Vester Constantine

Personal information
- Full name: Hugh-Vester Frank Constantine
- Place of birth: Grenada
- Date of death: 7 February 2015
- Place of death: Montego Bay, Jamaica
- Position: Goalkeeper

Senior career*
- Years: Team / Apps / (Gls)
- 1966–1970: Jamaica Defence Force
- 1970–1974: Cavalier

International career
- 1967–1971: Jamaica

= Vester Constantine =

Jamaican footballer (died 2015)

Hugh-Vester Frank Constantine (died 7 February 2015) was a footballer who played as a goalkeeper. Born in Grenada, he represented the Jamaica national team, and is considered one of the best Jamaican goalkeepers of all time.

==Early life and career==
Constantine was born in Grenada, but arrived in Jamaica during the 1960s as part of the West India Regiment.

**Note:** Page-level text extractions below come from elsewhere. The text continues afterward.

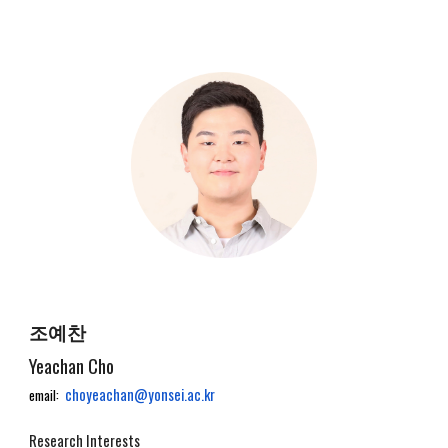
조예찬
Yeachan Cho
choyeachan@yonsei.ac.kr
email:
Research Interests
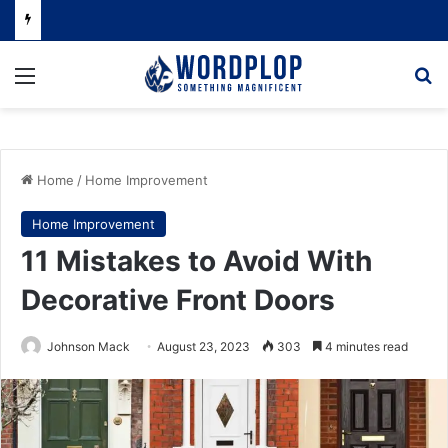
Menu
Se
Home
/
Home Improvement
Home Improvement
11 Mistakes to Avoid With
Decorative Front Doors
Johnson Mack
August 23, 2023
303
4 minutes read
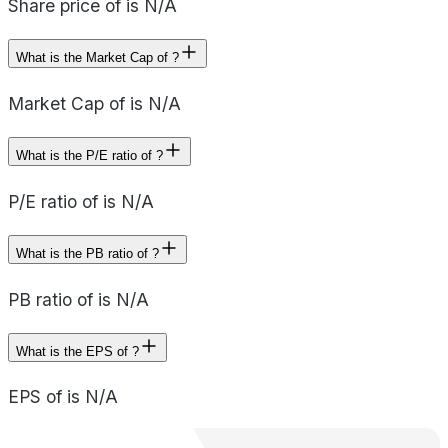
Share price of is N/A
What is the Market Cap of ?
Market Cap of is N/A
What is the P/E ratio of ?
P/E ratio of is N/A
What is the PB ratio of ?
PB ratio of is N/A
What is the EPS of ?
EPS of is N/A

He played football for the Jamaica Defence Force and Cavalier, as well as cricket as a bowler for the Jamaica Defence Force during the late 1960s and early 1970s.

He later gained Jamaican citizenship, and represented the Jamaica national team, which he captained. He also represented a Caribbean All Stars XI, as well as a CONCACAF XI at the Brazil Independence Cup in 1972.

==Death==
Constantine died in Montego Bay on 7 February 2015.